CVA 'Frontier' was a good rifle.
I built one from a kit back in the 1980's (wish I still had it and the CVA 'Kentucky' kit (?) rifle I had back then.)
After building the 'Frontier' and working up a good load (if memory serves it was 110 grains Dupont Fg under a pillow tick patched .490 round ball) I could hit 1 inch diameter broom sticks at 100 yards.

For some reason this upset my step brother.
He'd bet me I couldn't hit the broom stick once out of three shots.
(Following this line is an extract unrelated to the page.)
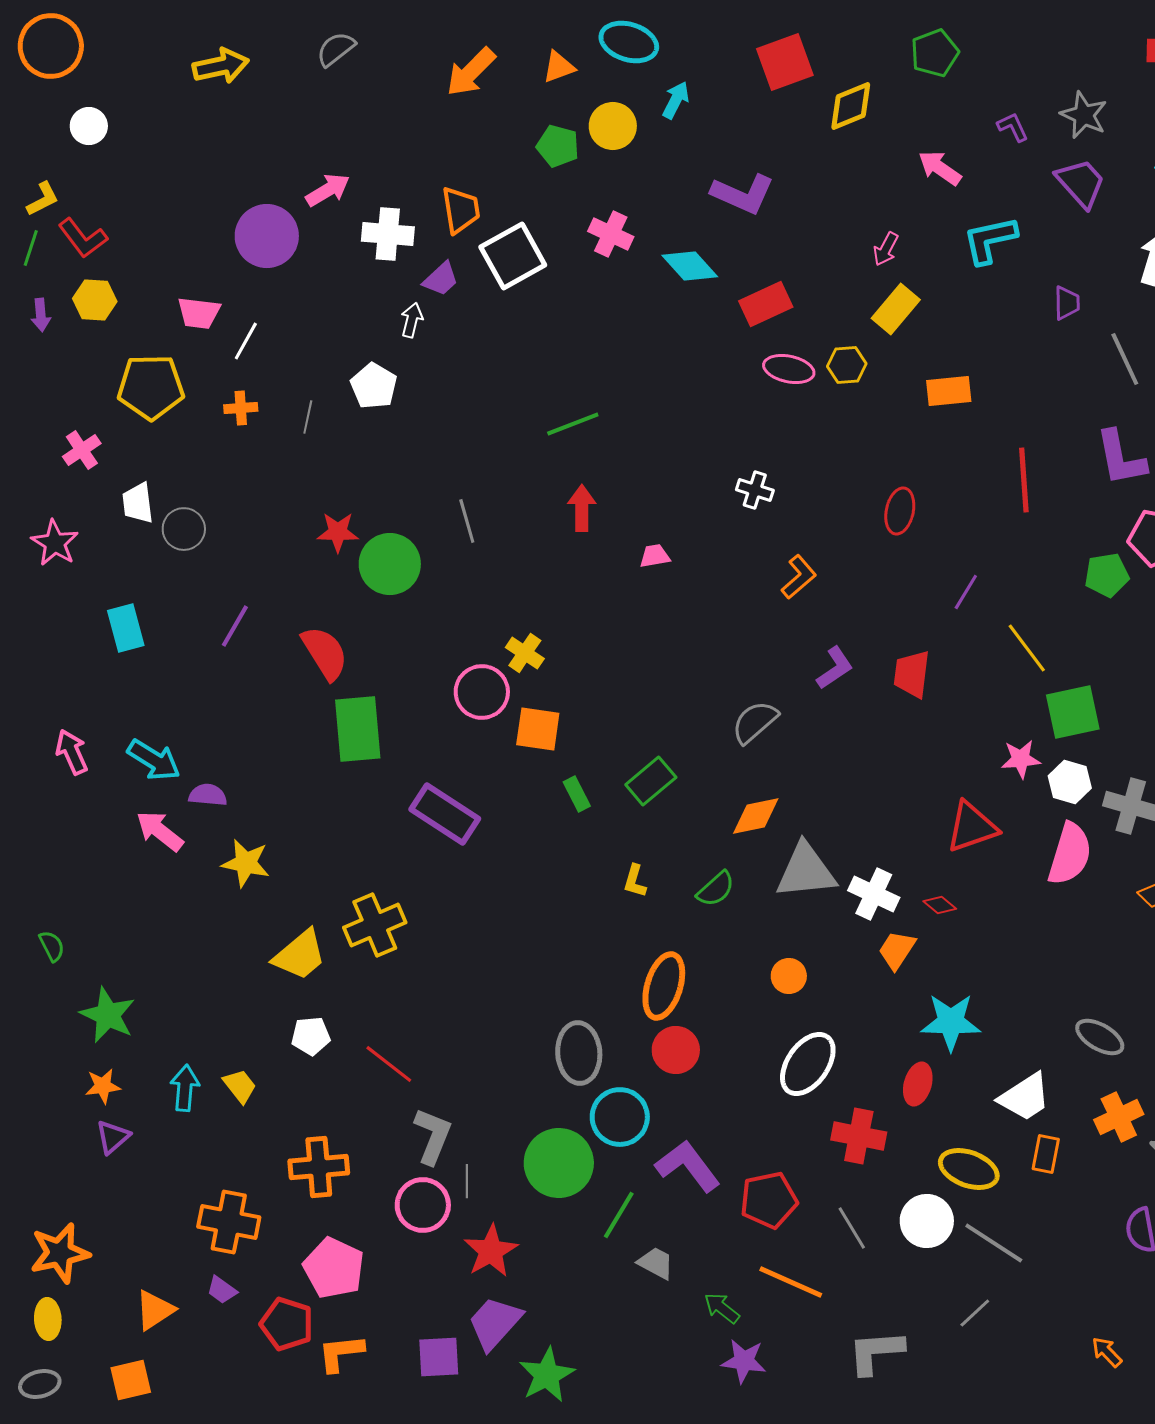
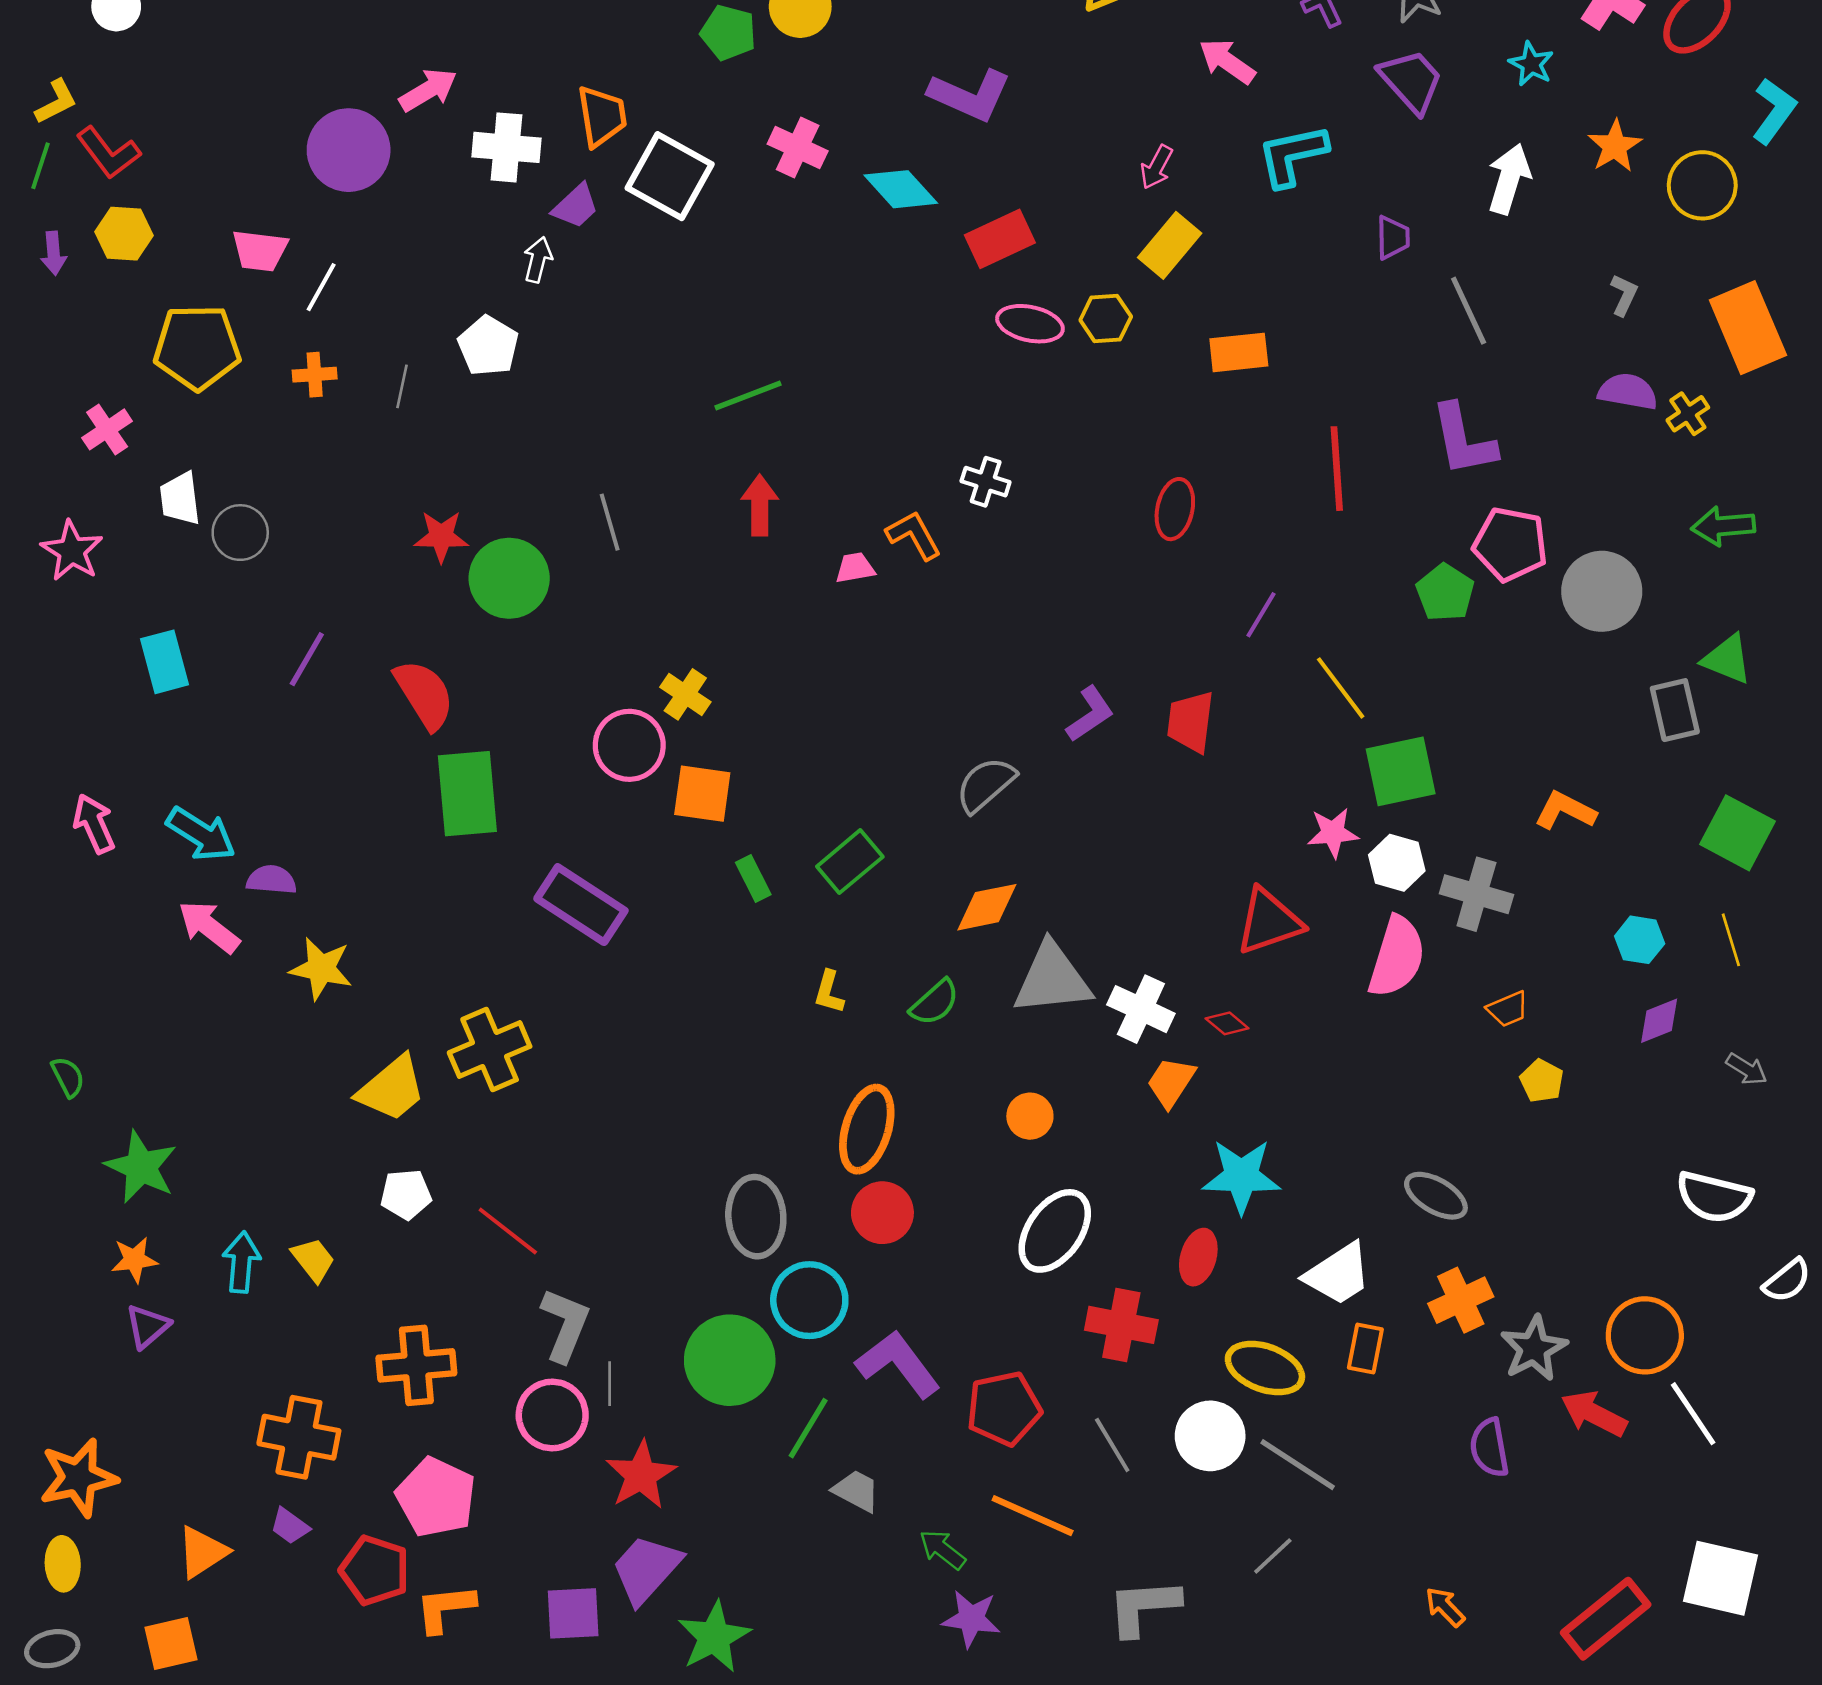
white square: (513, 256) -> (670, 176), turned -32
green pentagon: (1107, 575) -> (1445, 593), turned -30
orange L-shape: (799, 577) -> (914, 535), moved, turned -78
I hit it with first and second shots. He didn't want me to take the third shot 'cause he owed a case of Mtn Dew soda every time I hit it. (I didn't drink then or now)
Yes. He did call me a few not nice things, but he did pay up. :)
I think the soda was cheaper than beer, so I "saved" him money. :)
 
I got myself a new toy today a Teslong
Scan0008.jpg
Professional Borescope $49.95 shipping included from Amazon. hooked up to my windows 10 laptop and it works! here is a picture of me holding the 20mm diameter camera with a 45 degree mirror on the end.
Scan0009.jpg

and a pic of the rifling of the .50 mountain rifle. The pic was taken off the laptop while the prob was in the barrel the tiny camera has six tiny LEDs that ate adjustable for brightness. Has a 18 month warranty so maybe I will learn something about my rifle bores before it quits.